The other general rule is air in at the front, out at the back.  If you don't have front case fans, the rear fan and the PSU fan suck in air through the case/front and out the back to provide some cooling for the HDDs and DVD drives.


----------



## Alpha_Blob (Apr 27, 2011)

Motoxrdude said:


> Usuaully you want to orient the fans to work with the natural flow of air (hot air rises) so the fans towards the top of the case are exhuast and the fans on the bottom are intakes. With fans, the RPMs don't really matter. What you want to look for is the CFM (how much air the fan moves) and dB (how loud the fan is).

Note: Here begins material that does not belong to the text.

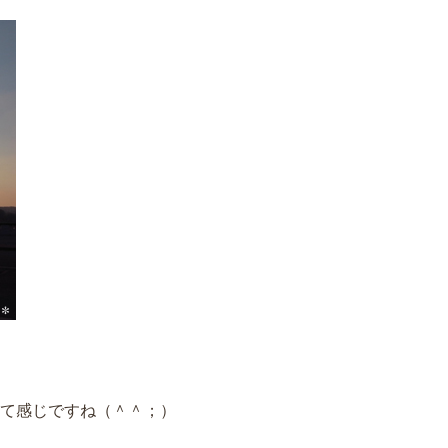
て感じですね（＾＾；）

IMO anything under 25dB is quite enough, but if you want a silent case try and stay under 20dB.



Thanks 
And can you tell me a good company for case fans. I know that Cooler Master's MegaFlow 200mm fans seem to be great fans (I need to check the info you gave me though  ) but I mean generally a case fan production company 
Also, the higher the CFM the better, right? And from what number of CFM upwards (or downwards) is it good?
Thanks again and hoping that you reply again soon 
**EDIT**Hey I have one more question: You said i want to orient the fans to work with the natural flow of air, does that mean that if Side A faces outwards it will take air in and if Side B faces outwards it will blow air out? Thanks  **EDIT**
Alpha_Blob


----------



## Alpha_Blob (Apr 27, 2011)

Nanobyte said:


> The other general rule is air in at the front, out at the back.  If you don't have front case fans, the rear fan and the PSU fan suck in air through the case/front and out the back to provide some cooling for the HDDs and DVD drives.



Thanks man 
I already have case fans, but I want them to look cooler so I want to buy LED fans 
Alpha_Blob


----------



## PixelVandalism (Apr 27, 2011)

Alpha_Blob said:


> Thanks man
> I already have case fans, but I want them to look cooler so I want to buy LED fans
> Alpha_Blob



Just check what way the fan pushes by plugging it into the psu and turning it on, then just put it in the way you need it to go


----------



## Alpha_Blob (Apr 27, 2011)

PixelVandalism said:


> Just check what way the fan pushes by plugging it into the psu and turning it on, then just put it in the way you need it to go



Haha you quoted the wrong thing but thanks for the answer 
That is a great idea 
Thanks,
Alpha_Blob
*
I have one more question for everyone please *
Since I can only plug in 4 fans (excluding the CPU Heatsync Fan) to the Motherboard, and if I buy all the fans I want to I will have 7 inside my case rolleyes which ones should I plug into the motherboard and which ones into the PSU.
Please help haha 
Alpha_Blob


----------



## cabinfever1977 (Apr 27, 2011)

I plug in the fans closest to the plugs on the motherboard to the board and the ones farther away or the ones i dont need to know the speed there running at, i plug into the power supply.


----------



## Alpha_Blob (Apr 27, 2011)

cabinfever1977 said:


> I plug in the fans closest to the plugs on the motherboard to the board and the ones farther away or the ones i dont need to know the speed there running at, i plug into the power supply.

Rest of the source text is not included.